Usually, hopes for a big winter center around dreams of powder. This year, it’s much more important than that.
With each passing week this offseason, the dryness has become more inescapable. Lake Dillon has slowly morphed into an archipelago, and waves of wildfire smoke have intermittently hovered over the county.
Now, with the end of an immensely taxing fire season in sight and water restrictions in place, the drought is part of our daily thoughts, conversations and lives. So is a heightened hope for a good snow season, because it’s not just the quality of skiing at stake this time, it’s people’s livelihoods. Many of the county’s problems, from the economy, to water to fire danger, will be either eased or exacerbated based on what happens this winter.
But even the biggest of winters will only put us on the road to drought recovery. And if we reach May 2003 without at least an average snowpack, next summer will be a parched version of this summer. Unthinkable.
The hard part is there’s no way to know what the winter will bring. But there are clues.
For starters, global warming is no longer a theory, it’s a fact of everyone’s life. On average, it’s warmer, and it doesn’t take a thermometer to notice it.
What this warmer world will do to the snowpack is a source of debate.
On one hand, the snow season figures to get shorter, with earlier runoff in the spring. On the other, storms stand to become more vigorous.

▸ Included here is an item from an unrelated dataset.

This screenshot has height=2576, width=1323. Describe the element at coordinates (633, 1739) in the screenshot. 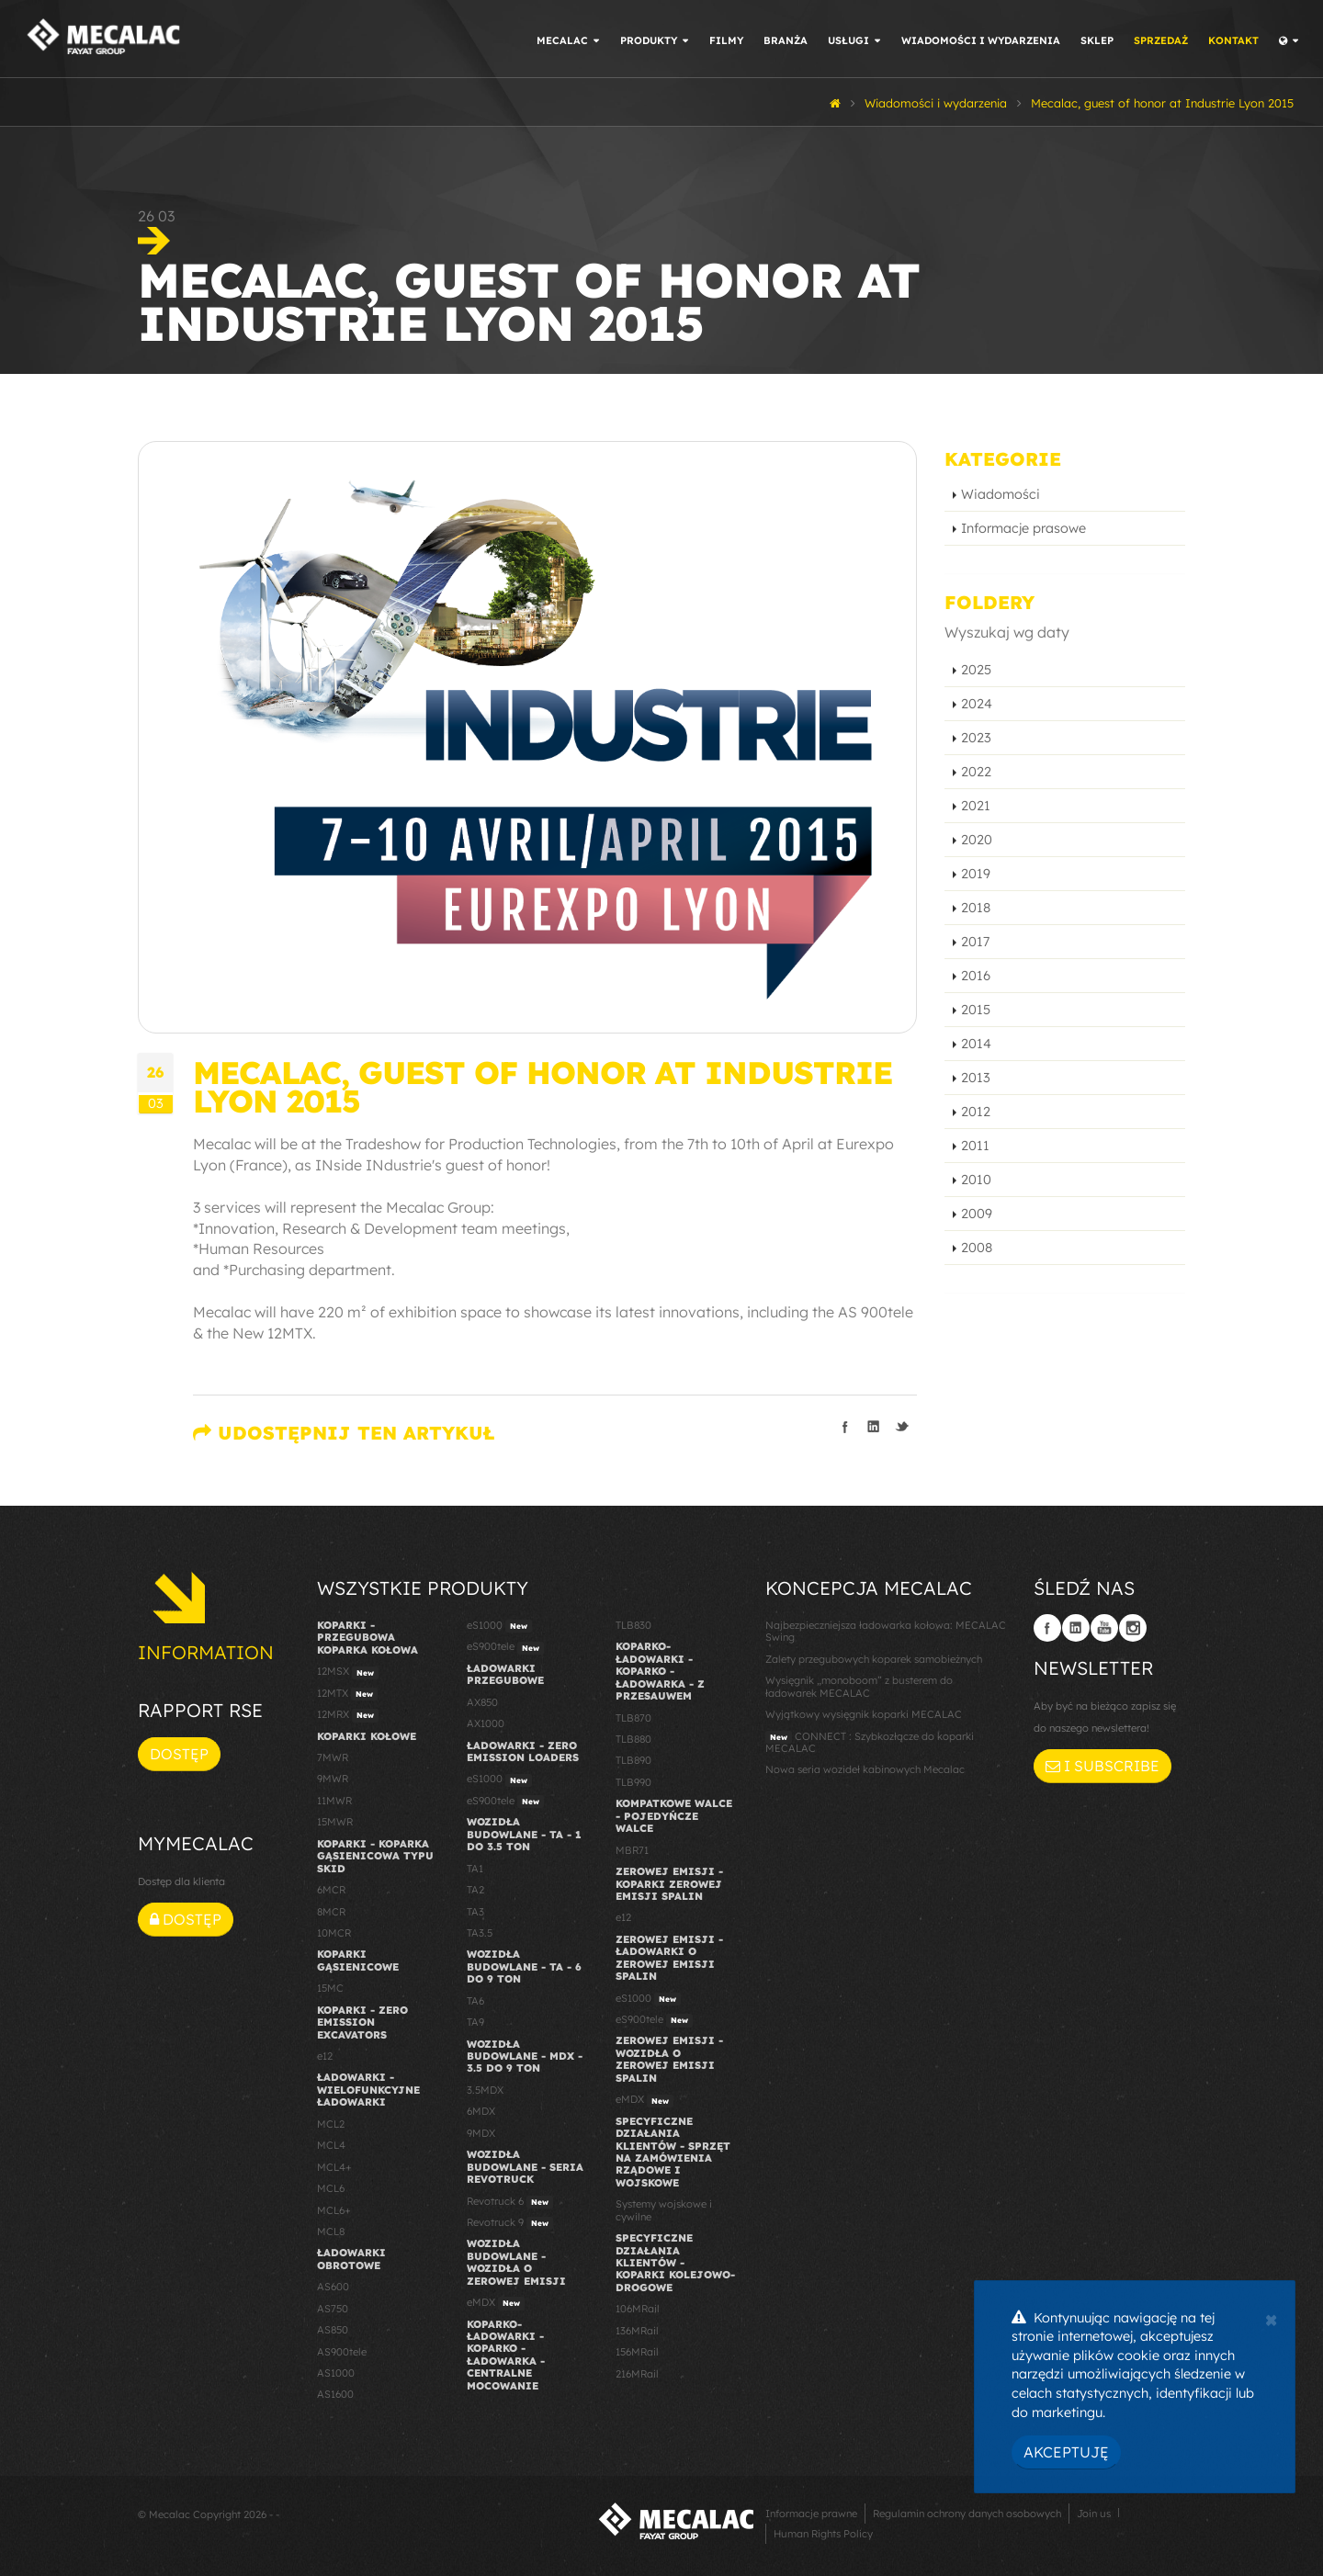

I see `TLB880` at that location.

Scientists agree that with increased warmth comes more evaporation, which means more moisture in the atmosphere, which means stronger storms and more precipitation.
“If it’s a little warmer, the atmosphere can hold more moisture, and it can enhance the snowfall,” said Kevin Trenberth of the National Center of Atmospheric Research in Boulder.

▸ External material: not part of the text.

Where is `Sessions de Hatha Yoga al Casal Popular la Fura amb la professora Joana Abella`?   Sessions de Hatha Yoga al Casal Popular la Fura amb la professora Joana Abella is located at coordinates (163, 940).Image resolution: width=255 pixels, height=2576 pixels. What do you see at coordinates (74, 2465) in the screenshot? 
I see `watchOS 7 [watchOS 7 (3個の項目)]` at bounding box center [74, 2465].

So the theory is that, over time, we may see shorter but more intense winters.
Not only will storms be invigorated by global warming, they also will be helped by a planned cloud seeding program set to start this year in Summit County. The effectiveness of seeding clouds is unproven, but Vail swears by it. Hopefully, these two factors will combine to beef up the storms that come through.
Then there’s El Nino. He’s back, although not as strong as in 1997-98, when local resorts were slightly below average. Other weak El Nino years have produced some well-below-average winters. For example, at Copper, where the average annual snowfall is 280 inches, the weak El Nino of ’72-’73 produced 197 inches and the ’91-’92 El Nino brought 194 inches. In ’82-’83, also a weak El Nino, it snowed a bit above average – 292.
Last year wasn’t that bad at Copper – 226 inches fell. It was the lowest total in 10 years, but the 30-year record shows eight years were worse. Other local resorts were hit harder. Loveland got only 238 inches, about 54 percent of its 440-inch, 10-year average.
Trying to predict seasonal weather is like trying to predict the stock market, and unfortunately, both seem to be tanking at the same time. This hasn’t happened since the much-romanticized drought/depression/dust bowl of the 1930s. And while no one envisions packing up the family and wheeling out to California in a Grapes-of-Wrath-esque panic, people are genuinely worried.
A turnaround is needed. Just imagine the county-wide sigh of relief that will ensue if it snows like we all know it can this season.